The object of the invention is a device with which it is possible to separate into its components a fluid consisting of a mixture of liquids, such as an emulsion of oil in water and fat in milk or a gas in which a liquid is suspended in finely distributed manner.

This objective is achieved with the device according to the invention in that the cover is provided with two concentric circular outflow openings which are separated from

each other and the centres of which coincide with the axis of rotation, wherein the outflow opening with the greater diameter is separated by a wall from the outflow opening with the smaller diameter, and that the discharge means comprise two outlets separated from each other, wherein the one or first outlet discharges the fluid situated close to the outer casing from the space via the outflow opening with the greater diameter and the other or second outlet discharges the fluid situated close to the inner casing from the space via the outflow opening with the smaller diameter.

It is possible with the device according to the invention to rapidly separate an emulsion, such as a mixture of water and oil or a mixture of milk and fat, into a fraction with a high specific weight and a fraction with a low specific weight.

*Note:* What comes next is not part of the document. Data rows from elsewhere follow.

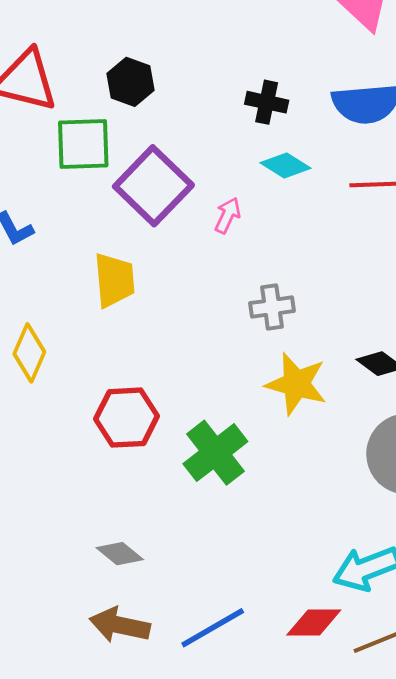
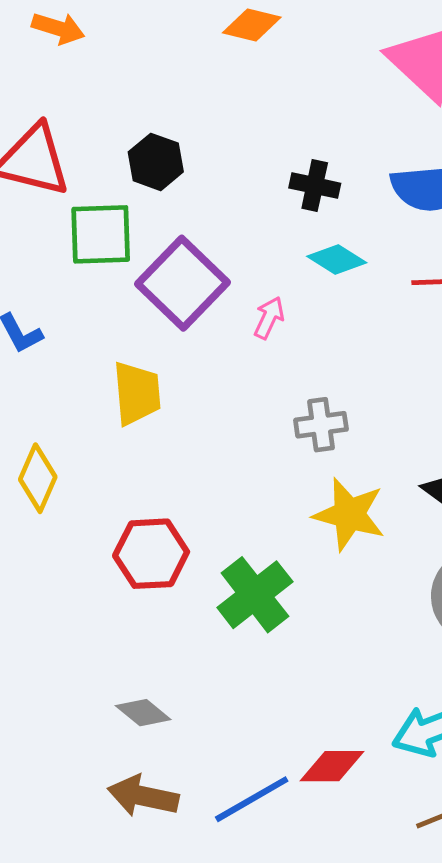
red diamond: (314, 622) -> (332, 766), moved

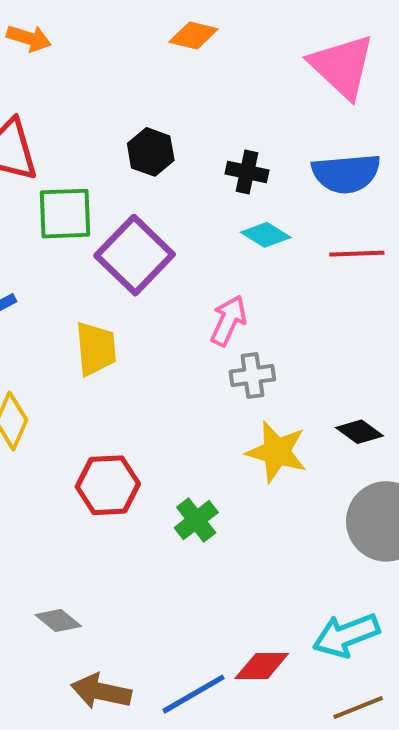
black hexagon: (156, 162) -> (151, 152), moved
pink arrow: (269, 318) -> (228, 321), moved, size x1.4
green cross: (255, 595) -> (196, 520), size x0.7
gray diamond: (143, 713) -> (58, 620), moved

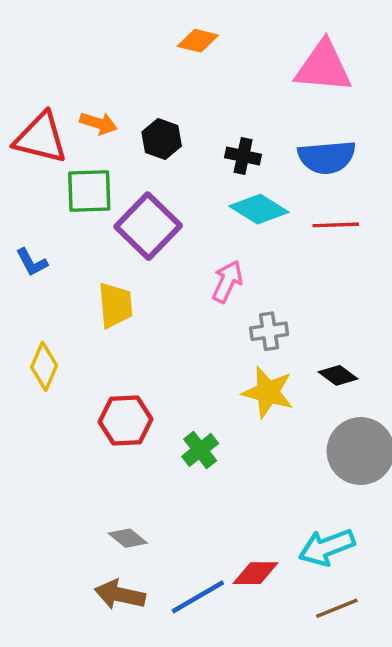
orange arrow: (29, 38) -> (98, 123), moved
pink triangle: (342, 66) -> (323, 67), turned -38
cyan diamond: (266, 235) -> (259, 209), size x1.4
gray cross: (252, 375) -> (269, 331), moved
gray diamond: (58, 620) -> (128, 538), moved

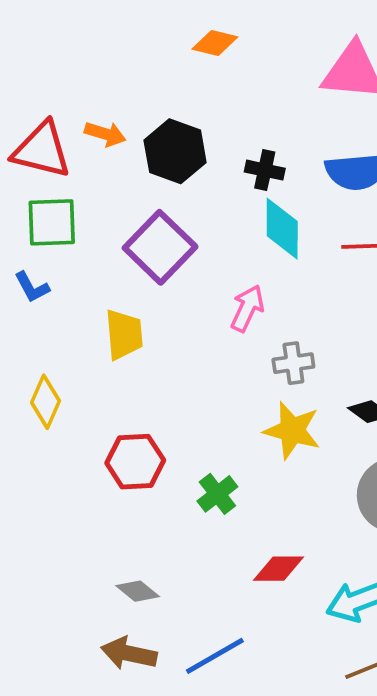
black hexagon: (162, 139) -> (175, 151), size x1.4
green square: (89, 191) -> (52, 222), moved
cyan diamond: (259, 209) -> (282, 229), turned 58
red diamond: (255, 573) -> (278, 569), moved

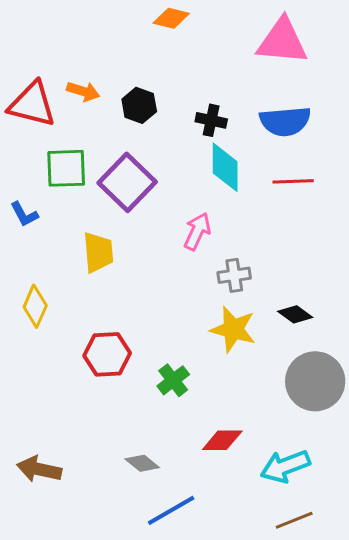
black hexagon: (175, 151) -> (139, 105), size x0.7
green square: (52, 222) -> (66, 168), moved
gray diamond: (138, 591) -> (142, 463), moved
brown arrow: (129, 653) -> (39, 469), moved

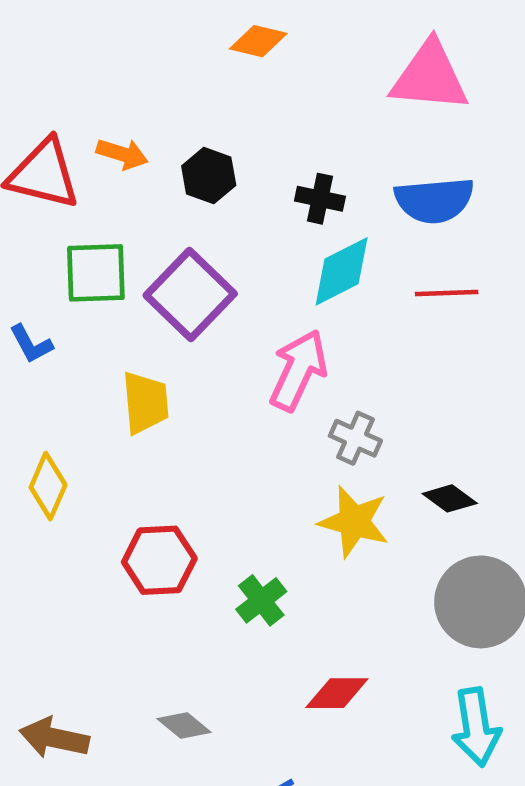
cyan diamond: (225, 167) -> (342, 271), turned 63
pink arrow: (197, 231) -> (298, 370), size x1.4
gray cross: (234, 275) -> (355, 438), turned 32
gray diamond: (142, 463) -> (184, 726), moved
cyan arrow: (285, 466) -> (476, 727), moved, turned -78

The device is also suitable for rapid separation of a gas, in which a liquid is present in finely distributed state, into a gas fraction and a liquid fraction. By carrying the fluid through the brush space when the drum is in uniform rotation the fluid will then likewise be in uniform rotation as seen in the plane perpendicular to the axis of rotation, because the brush bristles carry the fluid with them in the rotating movement. Because the distance between the brush bristles is very small, very high rotation speeds can be applied without the liquid becoming turbulent. By supplying fluid constantly there will be a laminar flow of the fluid transversely of the direction of rotation, parallel to the axis of rotation. Under the influence of the centripetal and centrifugal forces the fluid will begin increasingly to separate as seen in the direction of the rotation axis into a layer with a high specific weight and into a layer with a low specific weight, and after separation both layers can be discharged individually.

It is generally per se known to separate an emulsion of for instance water and oil into its components using centrifuging. Such a known device is the disc centrifuge. A drawback of this known device is that when the flow rate changes the efficiency hereby falls rapidly, or that an undesirable quantity of water is entrained with the separated oil because the separating surface between water and oil must lie a determined distance from the rotation axis in order to obtain proper operation of the device. In contrast, the device according to the invention allows a variable separating surface. An additional advantage of the device according to the present invention is that solid particles which are present in the emulsion and which are deposited during rotation against the inner wall of the outer cylinder wall can be easily removed when the inner cylinder with the brush bristles can rotate independently of the drum. The solid particles deposited on the inner wall of the outer wall can then be removed from the drum in simple manner.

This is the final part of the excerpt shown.